I understand it needs to reduce the number of beds to qualify for “Critical Access” status, which will result in additional government money. And officials say this needs to be done because this hospital is losing money, even though, according to Dr. Greg Duncan, it always produced a goodly amount of money to be sent back to the corporation until they moved the bookkeeping out of the local area.
I suspect the money loss might be similar to the old joke about the farmer who lost a bunch of money on hogs because the price of pork bellies went way up and he didn’t have any. Might it be the same with Sutter Health and Critical Access?
I have read that even though Sutter Health Corporation has non-profit status, it managed to pay several of its executives an annual salary of over a million dollars each. (Can’t have any profit. Got to get rid of the money somehow.)
I know that Sutter Health and the Sutter Coast Board of Directors have frightened and angered this community with their arrogance and secretive attitude. And I have heard that Sutter Health prices are higher than most other hospitals.

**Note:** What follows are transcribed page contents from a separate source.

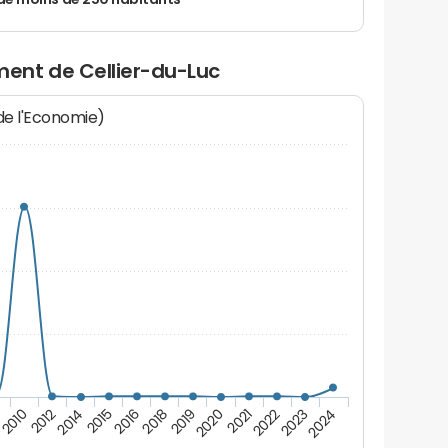
de moins de 250 habitants
ent de Cellier-du-Luc
 de l'Economie)
2023
2019
2014
2022
2018
2012
2021
2016
2010
2024
2020
2015
9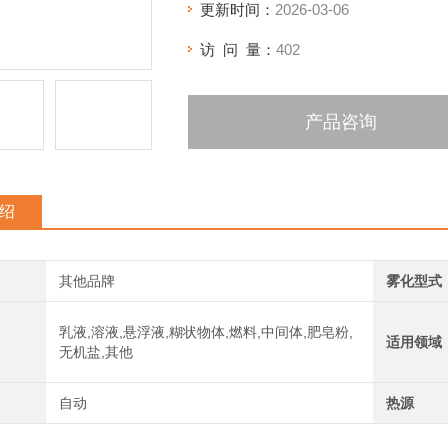
更新时间：
2026-03-06
访 问 量：
402
产品咨询
绍
其他品牌
雾化型式
乳液,溶液,悬浮液,糊状物体,燃料,中间体,肥皂粉,
适用领域
无机盐,其他
自动
热源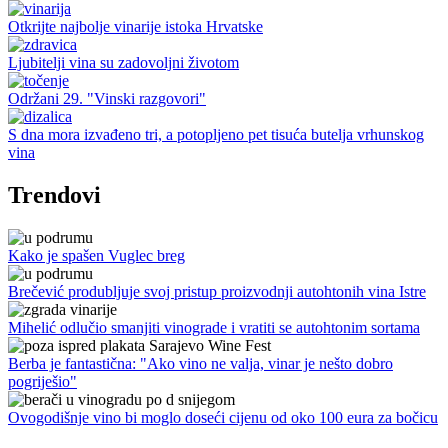
Otkrijte najbolje vinarije istoka Hrvatske
Ljubitelji vina su zadovoljni životom
Održani 29. "Vinski razgovori"
S dna mora izvađeno tri, a potopljeno pet tisuća butelja vrhunskog
vina
Trendovi
Kako je spašen Vuglec breg
Brečević produbljuje svoj pristup proizvodnji autohtonih vina Istre
Mihelić odlučio smanjiti vinograde i vratiti se autohtonim sortama
Berba je fantastična: "Ako vino ne valja, vinar je nešto dobro
pogriješio"
Ovogodišnje vino bi moglo doseći cijenu od oko 100 eura za bočicu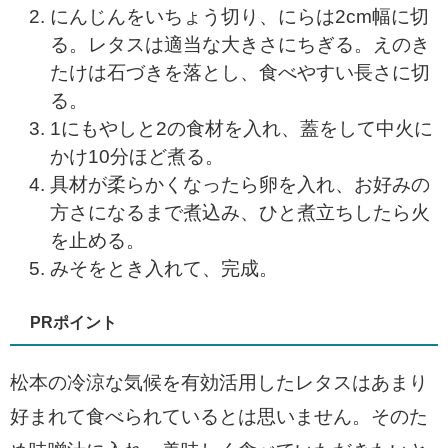
にんじんをいちょう切り、にらは2cm幅に切
る。レタスは適当な大きさにちぎる。えのき
たけは石づきを落とし、食べやすい長さに切
る。
1にもやしと2の食材を入れ、蓋をして中火に
かけ10分ほど煮る。
具材が柔らかくなったら卵を入れ、お好みの
方さになるまで煮込み、ひと煮立ちしたら火
を止める。
みそをとき入れて、完成。
PRポイント
松本の冷涼な気候を有効活用したレタスはあまり
好まれて食べられているとは思いません。そのた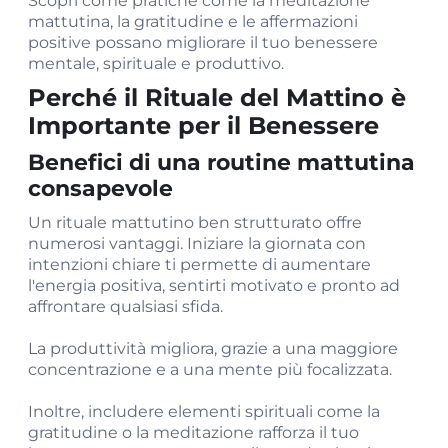
Scopri come pratiche come la meditazione
mattutina, la gratitudine e le affermazioni
positive possano migliorare il tuo benessere
mentale, spirituale e produttivo.
Perché il Rituale del Mattino è
Importante per il Benessere
Benefici di una routine mattutina
consapevole
Un rituale mattutino ben strutturato offre
numerosi vantaggi. Iniziare la giornata con
intenzioni chiare ti permette di aumentare
l'energia positiva, sentirti motivato e pronto ad
affrontare qualsiasi sfida.
La produttività migliora, grazie a una maggiore
concentrazione e a una mente più focalizzata.
Inoltre, includere elementi spirituali come la
gratitudine o la meditazione rafforza il tuo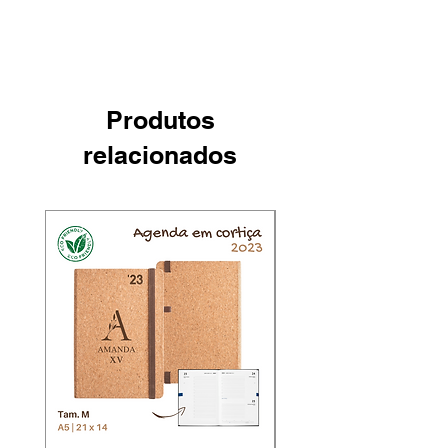
Produtos
relacionados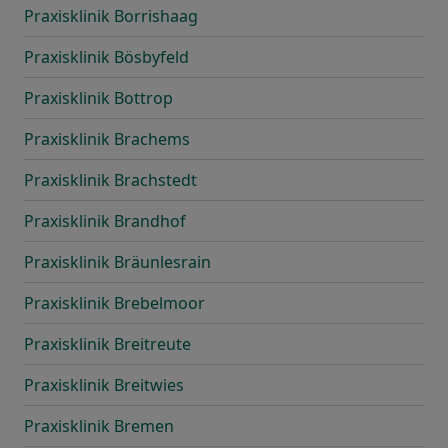
Praxisklinik Borrishaag
Praxisklinik Bösbyfeld
Praxisklinik Bottrop
Praxisklinik Brachems
Praxisklinik Brachstedt
Praxisklinik Brandhof
Praxisklinik Bräunlesrain
Praxisklinik Brebelmoor
Praxisklinik Breitreute
Praxisklinik Breitwies
Praxisklinik Bremen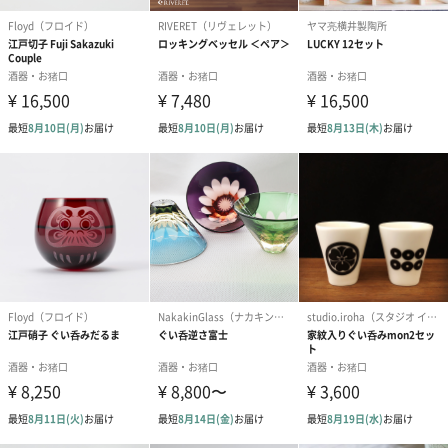
商品オプション情報
お届けボックスオプション
配送用のダンボールを装飾いたします。お相手のご住所に直接お
送りする際に人気のオプションです。お相手に直接手渡しする場
合は、紙袋との併用もおすすめです。
ダンボール装飾（ひま
ダンボール装飾（チュ
ダンボール装
わり）（720円）
ーリップ）（720円）
イトピンク×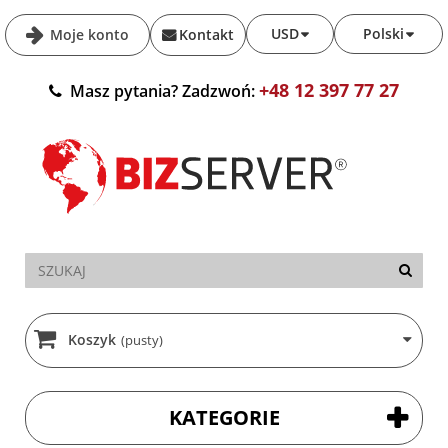
USD
Polski
Moje konto
Kontakt
+48 12 397 77 27
Masz pytania? Zadzwoń:
Koszyk
(pusty)
KATEGORIE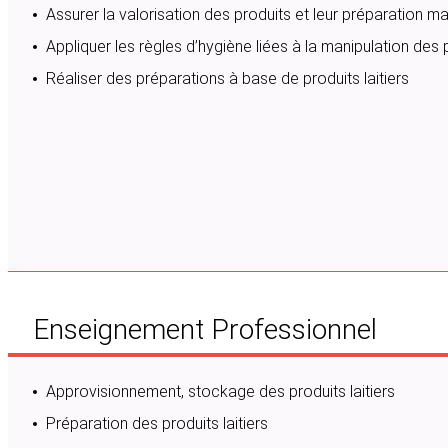
Assurer la valorisation des produits et leur préparation 
Appliquer les règles d’hygiène liées à la manipulation des p
Réaliser des préparations à base de produits laitiers
Enseignement Professionnel
Approvisionnement, stockage des produits laitiers
Préparation des produits laitiers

Still, in spite of all of that, I can’t believe it would deliberately set out to drive patients away in order to get its hands on more government money. Surely it would not stoop that low. Would it?
Clif Shepard, Hiouchi
Don’t understand need to cut down trees for airport
As I sat on the front porch of my home in Gasquet, finally after a rain needed for the spring to come, I looked upon the efforts of our work to make the yard a haven. The upcoming spring would show the magnolia in blume, the pine trees allowing shade to the backyard, and the rhodies — they were going to finally be vibrant.
As I drank the coffee, I realized, all was at risk. We had come to this area for reasons, most being country living, sounds of the river, trees, coolness of shade during beautiful summer months, and the ability to grow something.

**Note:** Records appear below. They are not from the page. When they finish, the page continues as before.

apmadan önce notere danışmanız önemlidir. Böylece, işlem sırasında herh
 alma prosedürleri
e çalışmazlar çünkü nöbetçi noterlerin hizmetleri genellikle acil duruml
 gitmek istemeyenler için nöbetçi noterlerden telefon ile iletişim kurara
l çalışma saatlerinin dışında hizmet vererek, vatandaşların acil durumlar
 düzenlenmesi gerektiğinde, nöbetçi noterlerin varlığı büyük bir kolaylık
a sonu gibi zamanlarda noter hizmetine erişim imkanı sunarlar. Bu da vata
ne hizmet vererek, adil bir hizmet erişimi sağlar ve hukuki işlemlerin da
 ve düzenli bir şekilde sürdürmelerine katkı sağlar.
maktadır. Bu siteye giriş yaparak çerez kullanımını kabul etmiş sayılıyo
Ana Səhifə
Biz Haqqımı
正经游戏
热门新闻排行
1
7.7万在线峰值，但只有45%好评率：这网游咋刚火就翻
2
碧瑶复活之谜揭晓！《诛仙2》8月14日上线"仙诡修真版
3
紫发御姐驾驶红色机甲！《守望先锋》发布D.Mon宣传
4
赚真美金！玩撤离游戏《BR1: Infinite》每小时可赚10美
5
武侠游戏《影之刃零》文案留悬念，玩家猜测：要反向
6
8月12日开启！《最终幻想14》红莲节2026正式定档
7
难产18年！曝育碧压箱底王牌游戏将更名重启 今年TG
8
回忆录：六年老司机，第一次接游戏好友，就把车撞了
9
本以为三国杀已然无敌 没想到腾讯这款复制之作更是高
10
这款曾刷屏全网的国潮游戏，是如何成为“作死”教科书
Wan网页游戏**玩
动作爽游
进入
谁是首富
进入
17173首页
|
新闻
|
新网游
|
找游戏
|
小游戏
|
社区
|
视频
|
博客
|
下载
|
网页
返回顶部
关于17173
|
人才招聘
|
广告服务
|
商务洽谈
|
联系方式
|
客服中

The neighbors had received the notice, the contracted markings on the trees and shrubs, (approximately 338 trees). According to the notice, the aviation people have told numerous neighbors to prepare for the removal, and/or topping of trees, vegetation, or structures, that do not comply with FAA guidelines, for the Gasquet Airport to be in compliance to such rulings (“No exception for trees,” Triplicate, Feb. 11).
Wait, this is my property, my trees, and my work. To be told it is mandatory was disheartening. Not just told, the notice from the contracted persons, non-negotiable, the result would seem determined. The local residents, have asked, what do we do? As far as law and mandates go, nothing, but let us ask, can we come to some kind of understanding? This is our property, our dreams, our work.
We understand the need for flight pattern safety, what we don’t understand is the need a barren proximity to allow the few expert pilots to navigate the approach to the Gasquet Airport. Please look at the neighborhood and its residents who have strived to prevail in such a pristine and difficult area.
Likely, the proposed project will not be completed, not here, not in Gasquet, not without disagreement.